Jul 17,2016 - Last updated at Jul 17,2016

Russia’s economic prospects are looking increasingly grim.

Last year, plunging energy prices and international sanctions contributed to a 3.7 per cent fall in the gross domestic product (GDP). Real wages in the country plummeted by around 10 per cent.

This year, the negative trend is expected to continue. In 2016, public spending on education and healthcare is slated to decline by 8 per cent.

The Kremlin’s desultory attempts at diversifying the Russian economy have largely failed.

Labour productivity remains chronically low and investment — foreign and domestic — has dried up.

Sadly, a turnaround is unlikely. Under current conditions, neither higher energy prices nor the lifting of sanctions would likely be enough to reinvigorate the country’s moribund economy.

Over the past decade, Russian President Vladimir Putin’s regime has degraded the institutions that are essential to the functioning of a modern economy.

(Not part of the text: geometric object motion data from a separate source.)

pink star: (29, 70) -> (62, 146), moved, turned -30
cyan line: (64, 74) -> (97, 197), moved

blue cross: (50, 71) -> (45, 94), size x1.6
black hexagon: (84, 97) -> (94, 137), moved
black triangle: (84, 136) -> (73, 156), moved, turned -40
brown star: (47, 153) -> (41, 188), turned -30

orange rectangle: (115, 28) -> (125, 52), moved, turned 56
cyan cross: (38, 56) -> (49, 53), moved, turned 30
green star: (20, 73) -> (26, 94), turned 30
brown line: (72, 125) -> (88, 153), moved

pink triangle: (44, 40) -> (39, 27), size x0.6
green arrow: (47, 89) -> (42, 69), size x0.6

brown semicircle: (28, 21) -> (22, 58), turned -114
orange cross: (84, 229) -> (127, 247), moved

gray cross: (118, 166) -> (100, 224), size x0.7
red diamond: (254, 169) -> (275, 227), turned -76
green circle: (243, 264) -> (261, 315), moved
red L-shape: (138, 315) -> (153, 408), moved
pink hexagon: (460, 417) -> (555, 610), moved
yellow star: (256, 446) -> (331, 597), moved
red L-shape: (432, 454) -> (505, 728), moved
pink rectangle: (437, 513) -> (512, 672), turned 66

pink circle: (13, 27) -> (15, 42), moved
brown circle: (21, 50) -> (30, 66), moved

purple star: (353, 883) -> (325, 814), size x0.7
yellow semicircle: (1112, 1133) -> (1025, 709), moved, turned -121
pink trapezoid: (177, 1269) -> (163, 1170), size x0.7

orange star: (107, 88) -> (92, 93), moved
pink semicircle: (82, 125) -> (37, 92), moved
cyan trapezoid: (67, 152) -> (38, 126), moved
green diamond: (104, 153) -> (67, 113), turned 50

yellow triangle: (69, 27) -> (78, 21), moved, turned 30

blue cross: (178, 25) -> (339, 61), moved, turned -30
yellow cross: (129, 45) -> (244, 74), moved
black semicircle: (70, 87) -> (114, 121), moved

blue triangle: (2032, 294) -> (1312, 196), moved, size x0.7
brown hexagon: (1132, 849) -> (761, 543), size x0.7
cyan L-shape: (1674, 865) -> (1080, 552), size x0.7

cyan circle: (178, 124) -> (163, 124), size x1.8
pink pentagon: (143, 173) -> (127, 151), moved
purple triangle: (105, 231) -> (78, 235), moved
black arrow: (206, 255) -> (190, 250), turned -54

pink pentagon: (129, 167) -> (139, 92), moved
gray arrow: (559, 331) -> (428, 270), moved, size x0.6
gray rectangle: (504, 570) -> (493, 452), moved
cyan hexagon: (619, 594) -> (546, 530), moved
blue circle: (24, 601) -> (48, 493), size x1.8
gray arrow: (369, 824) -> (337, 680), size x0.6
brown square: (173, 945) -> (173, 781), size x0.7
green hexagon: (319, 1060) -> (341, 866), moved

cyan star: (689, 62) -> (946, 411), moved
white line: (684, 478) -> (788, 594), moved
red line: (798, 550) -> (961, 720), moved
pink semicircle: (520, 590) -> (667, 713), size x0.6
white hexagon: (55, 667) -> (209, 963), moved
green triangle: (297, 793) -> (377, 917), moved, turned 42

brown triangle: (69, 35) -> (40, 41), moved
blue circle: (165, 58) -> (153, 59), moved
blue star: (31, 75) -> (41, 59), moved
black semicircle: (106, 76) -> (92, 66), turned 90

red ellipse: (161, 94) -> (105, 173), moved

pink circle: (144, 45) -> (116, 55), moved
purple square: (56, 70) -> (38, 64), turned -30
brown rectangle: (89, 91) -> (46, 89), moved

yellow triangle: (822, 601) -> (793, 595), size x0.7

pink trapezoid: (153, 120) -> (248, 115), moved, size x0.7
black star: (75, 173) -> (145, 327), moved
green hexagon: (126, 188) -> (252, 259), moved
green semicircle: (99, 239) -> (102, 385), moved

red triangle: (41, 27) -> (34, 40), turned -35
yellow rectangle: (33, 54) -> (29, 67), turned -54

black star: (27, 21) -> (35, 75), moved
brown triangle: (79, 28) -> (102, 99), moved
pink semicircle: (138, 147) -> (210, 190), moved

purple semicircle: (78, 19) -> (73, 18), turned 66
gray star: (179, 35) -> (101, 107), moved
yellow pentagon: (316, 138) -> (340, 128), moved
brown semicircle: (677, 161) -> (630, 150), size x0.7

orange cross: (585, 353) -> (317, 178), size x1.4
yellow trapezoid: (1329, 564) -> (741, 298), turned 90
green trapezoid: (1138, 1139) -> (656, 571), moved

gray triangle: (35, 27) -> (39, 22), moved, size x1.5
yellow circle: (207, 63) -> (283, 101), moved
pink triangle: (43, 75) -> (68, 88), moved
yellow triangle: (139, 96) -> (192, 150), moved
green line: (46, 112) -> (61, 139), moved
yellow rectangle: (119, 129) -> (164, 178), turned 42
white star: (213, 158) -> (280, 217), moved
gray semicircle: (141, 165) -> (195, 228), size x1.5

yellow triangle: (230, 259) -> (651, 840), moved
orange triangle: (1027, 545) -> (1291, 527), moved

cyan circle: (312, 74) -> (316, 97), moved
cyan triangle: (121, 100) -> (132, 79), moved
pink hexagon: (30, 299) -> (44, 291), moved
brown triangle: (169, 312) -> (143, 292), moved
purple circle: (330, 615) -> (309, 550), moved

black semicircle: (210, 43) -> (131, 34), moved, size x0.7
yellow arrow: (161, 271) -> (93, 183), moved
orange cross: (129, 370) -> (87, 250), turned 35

The judicial system, for example, is largely in tatters. And above all, the ownership and governance of key assets and resources are almost all in state hands.

Indeed, in 2012, the International Monetary Fund calculated that the consolidated public sector accounted for nearly 70 per cent of Russia’s GDP.

Though comparably detailed estimates are not available for earlier years, in the early 2000s, this share was around 30-40 per cent. 

The expansion of the state’s control of the Russian economy has been driven by a proliferation of state-owned corporations, whose gross liabilities now amount to 150 per cent of the GDP.

Firms in the energy, infrastructure, banking, and armaments sectors have been nationalised.

In 2014, publicly owned or controlled entities accounted for nearly 70 per cent of the turnover and 85 per cent of employment among Russia’s top 15 companies.

For the largest 100 companies, these shares were 54 per cent and 68 per cent, respectively. The consolidated public sector now accounts for one-third of total employment.

Russia’s big state-owned corporations are, for the most part, controlled — with considerable lack of transparency — by management that has been appointed by Putin personally.

Many major corporate decisions are made during one-on-one meetings between Putin and a company’s CEO. Many mergers and acquisitions require the president’s personal approval.

Lack of transparency is pervasive.

Only a few state-owned companies file International Financial Reporting Standards (IFRS) accounts and many have large numbers of subsidiaries, which can dilute benefits to shareholders, while offering opportunities for managers and other connected parties to enrich themselves.

Russian Railways, for example, has more than 23,000 subsidiaries. Gazprom has more than 4,300. 

Lack of detailed information makes it difficult to document the state’s full asset portfolio, let alone set up a workable and transparent system of oversight.

The agency charged with managing state property (Rosimushchestvo) is unable to act as an effective controlling shareholder.

Putin’s Russia is increasingly reminiscent of President Suharto’s Indonesia — an intricate system of crony capitalism without real property rights.

Many close to Putin have acquired great fortunes through their connections to state companies.

One route to enrichment is to privately appropriate the financial flows of state companies. Another is to leverage connections in order to secure no-bid contracts or to purchase state assets for a pittance. 

The size of the crony economy is hinted at in the Panama Papers, but even those revelations are just the tip of the iceberg.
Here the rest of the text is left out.